(LISTED RECORDS Opens)

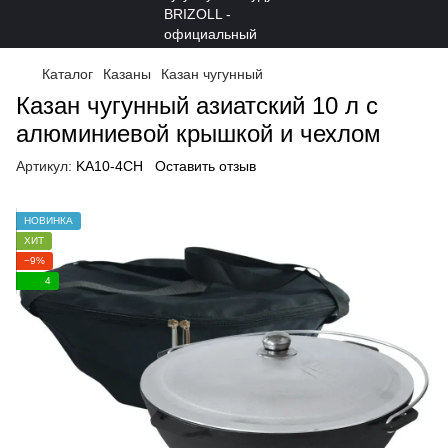
Каталог
Казаны
Казан чугунный
Казан чугунный азиатский 10 л с
алюминиевой крышкой и чехлом
Артикул:
KA10-4CH
Оставить отзыв
НОВИНКА
ХИТ
−9%
4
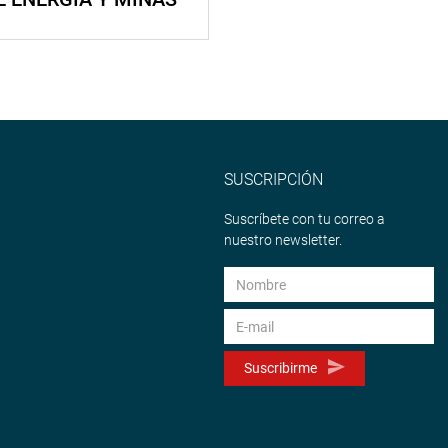
SUSCRIPCIÓN
Suscríbete con tu correo a
nuestro newsletter.
Suscribirme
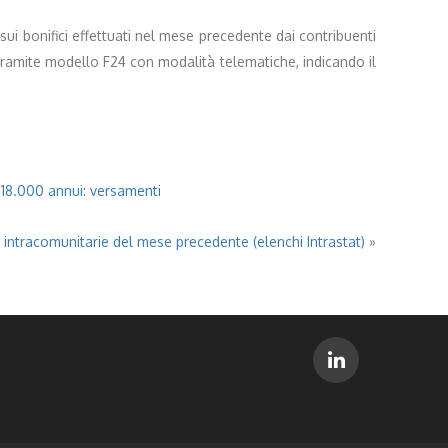
i bonifici effettuati nel mese precedente dai contribuenti
 tramite modello F24 con modalità telematiche, indicando il
 18.000 annui: versamenti
i intracomunitarie del mese precedente (elenchi Intrastat)
»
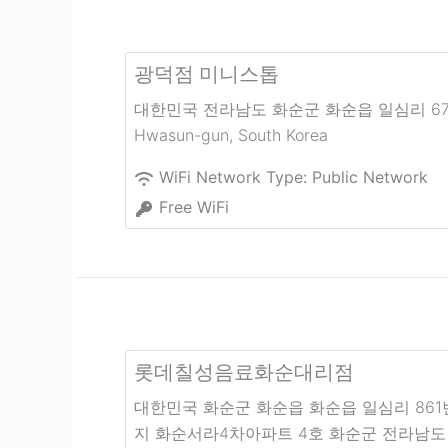
광덕점 미니스톱
대한민국 전라남도 화순군 화순읍 일심리 67
Hwasun-gun
,
South Korea
WiFi Network Type:
Public Network
Free WiFi
롯데칠성음료화순대리점
대한민국 화순군 화순읍 화순읍 일심리 861
지 화순서라4차아파트 4호 화순군 전라남도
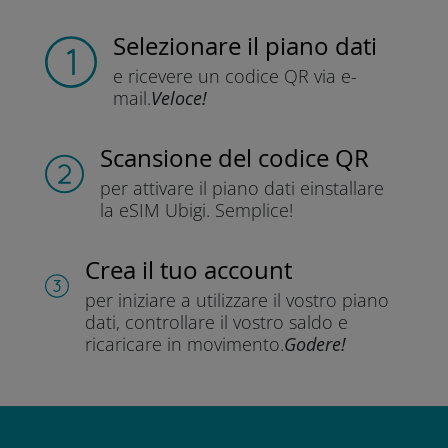
Selezionare il piano dati
e ricevere un codice QR
via e-
mail.
Veloce!
Scansione del codice QR
per attivare il piano dati e
installare
la eSIM Ubigi.
Semplice!
Crea il tuo account
per iniziare a utilizzare il vostro piano
dati, controllare il vostro saldo e
ricaricare in movimento.
Godere!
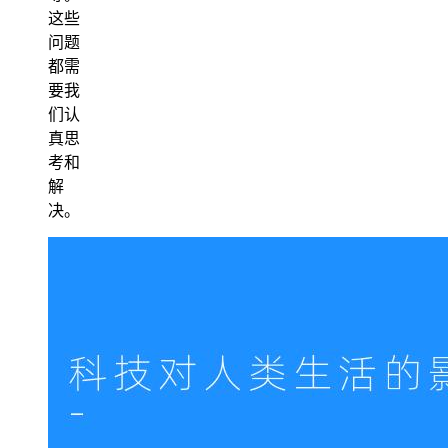
这些
问题
都需
要我
们认
真思
考和
解
决。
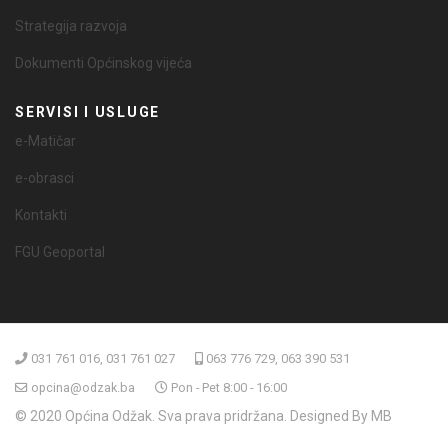
Strategija razvoja
Dokumenti Općinskog vijeća
SERVISI I USLUGE
e-Matičar
e-obrasci
Kontakti
FGU Geoportal
031 761 016, 031 761 027
063 776 729, 063 390 531
opcina@odzak.ba
Pon - Pet 8:00 - 16:00
© 2020 Općina Odžak. Sva prava pridržana. Designed By MB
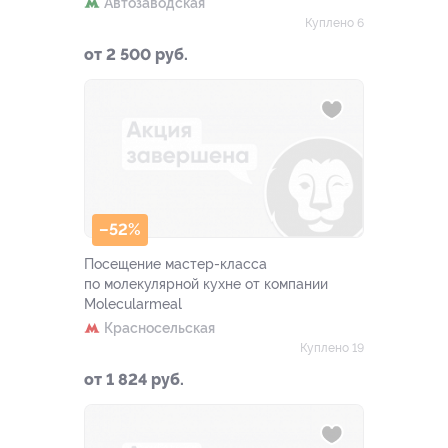
Автозаводская
Куплено 6
от 2 500 руб.
–52%
Посещение мастер-класса
по молекулярной кухне от компании
Molecularmeal
Красносельская
Куплено 19
от 1 824 руб.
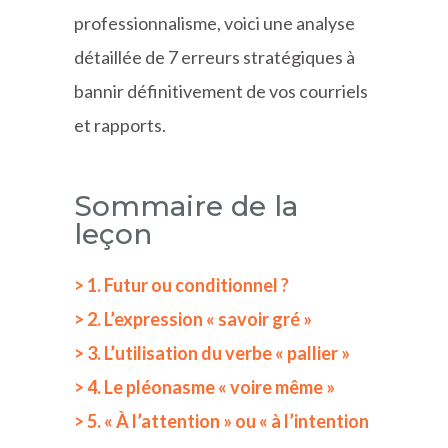
professionnalisme, voici une analyse
détaillée de 7 erreurs stratégiques à
bannir définitivement de vos courriels
et rapports.
Sommaire de la
leçon
> 1. Futur ou conditionnel ?
> 2. L’expression « savoir gré »
> 3. L’utilisation du verbe « pallier »
> 4. Le pléonasme « voire même »
> 5. « À l’attention » ou « à l’intention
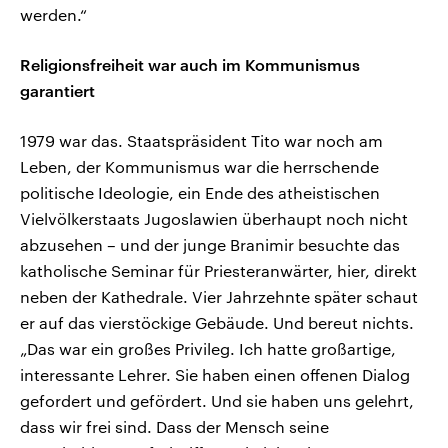
werden.“
Religionsfreiheit war auch im Kommunismus
garantiert
1979 war das. Staatspräsident Tito war noch am
Leben, der Kommunismus war die herrschende
politische Ideologie, ein Ende des atheistischen
Vielvölkerstaats Jugoslawien überhaupt noch nicht
abzusehen – und der junge Branimir besuchte das
katholische Seminar für Priesteranwärter, hier, direkt
neben der Kathedrale. Vier Jahrzehnte später schaut
er auf das vierstöckige Gebäude. Und bereut nichts.
„Das war ein großes Privileg. Ich hatte großartige,
interessante Lehrer. Sie haben einen offenen Dialog
gefordert und gefördert. Und sie haben uns gelehrt,
dass wir frei sind. Dass der Mensch seine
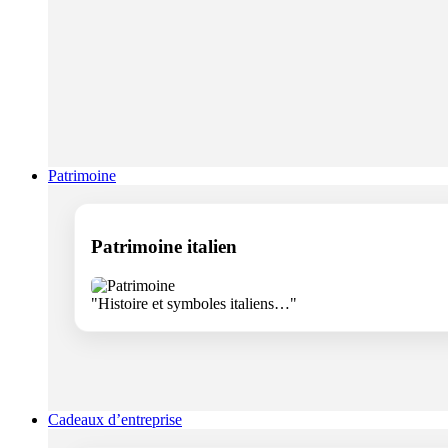
Patrimoine
Patrimoine italien
"Histoire et symboles italiens…"
Cadeaux d’entreprise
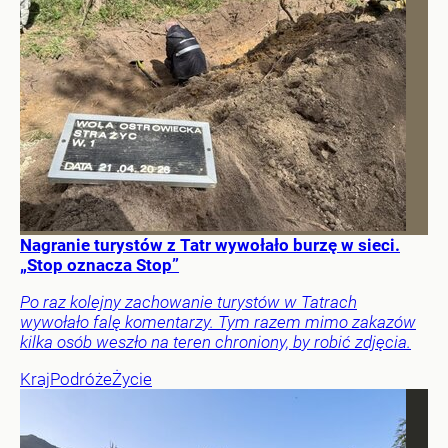
Nagranie turystów z Tatr wywołało burzę w sieci.
„Stop oznacza Stop”
Po raz kolejny zachowanie turystów w Tatrach
wywołało falę komentarzy. Tym razem mimo zakazów
kilka osób weszło na teren chroniony, by robić zdjęcia.
Kraj
Podróże
Życie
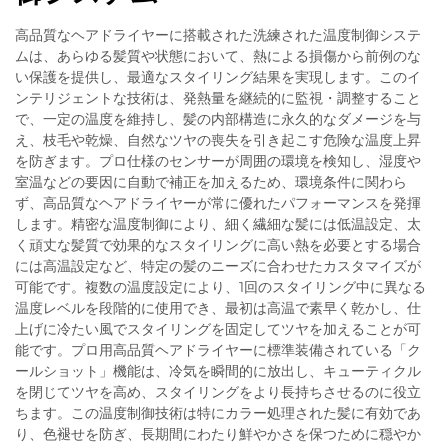
高品質なヘアドライヤーに搭載された洗練された温度制御システ
ムは、あらゆる髪質や状態において、熱による損傷から前例のな
い保護を提供し、最適なスタイリング結果を実現します。このイ
ンテリジェントな技術は、発熱量を継続的に監視・調整すること
で、一定の温度を維持し、髪の内部構造に永久的なダメージを与
え、枝毛や乾燥、自然なツヤの喪失を引き起こす危険な温度上昇
を防ぎます。プロ仕様のセンサーが周囲の環境を検知し、湿度や
室温などの要因に自動で補正を加えるため、環境条件に関わら
ず、高品質なヘアドライヤーが常に優れたパフォーマンスを発揮
します。精密な温度制御により、細く繊細な髪には低温設定、太
く頑丈な髪質で効果的なスタイリングに高い熱を必要とする場合
には高温設定など、特定の髪のニーズに合わせたカスタマイズが
可能です。複数の温度設定により、1回のスタイリング中に異なる
温度レベルを段階的に使用でき、最初は高温で素早く乾かし、仕
上げに冷たい風でスタイリングを固定してツヤを加えることが可
能です。プロ用高品質ヘアドライヤーに標準装備されている「ク
ールショット」機能は、冷気を瞬間的に放出し、キューティクル
を閉じてツヤを高め、スタイリングをより長持ちさせるのに役立
ちます。この温度制御技術は特にカラー処理された髪に有効であ
り、色褪せを防ぎ、長期間にわたり鮮やかさを保つために穏やか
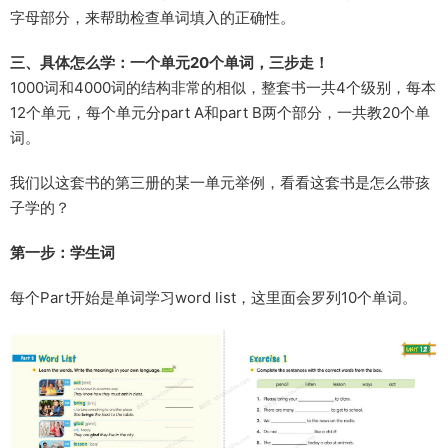
字母部分，来帮助检查单词填入的正确性。
三、具体怎么学：一个单元20个单词，三步走！
1000词和4000词的结构非常的相似，整套书一共4个级别，每本
12个单元，每个单元分part A和part B两个部分，一共教20个单
词。
我们以这套书的第三册的某一单元举例，看看这套书是怎么带孩
子学的？
第一步：学生词
每个Part开始是单词学习word list，这里面会罗列10个单词。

(LISTED RECORDS Closes)

> **DIRECTIONS FOR THIS TASK**: Check each line of the records above for "wywołało", and copy those that have it.

> **SOLUTION**:
Nagranie turystów z Tatr wywołało burzę w sieci.
wywołało falę komentarzy. Tym razem mimo zakazów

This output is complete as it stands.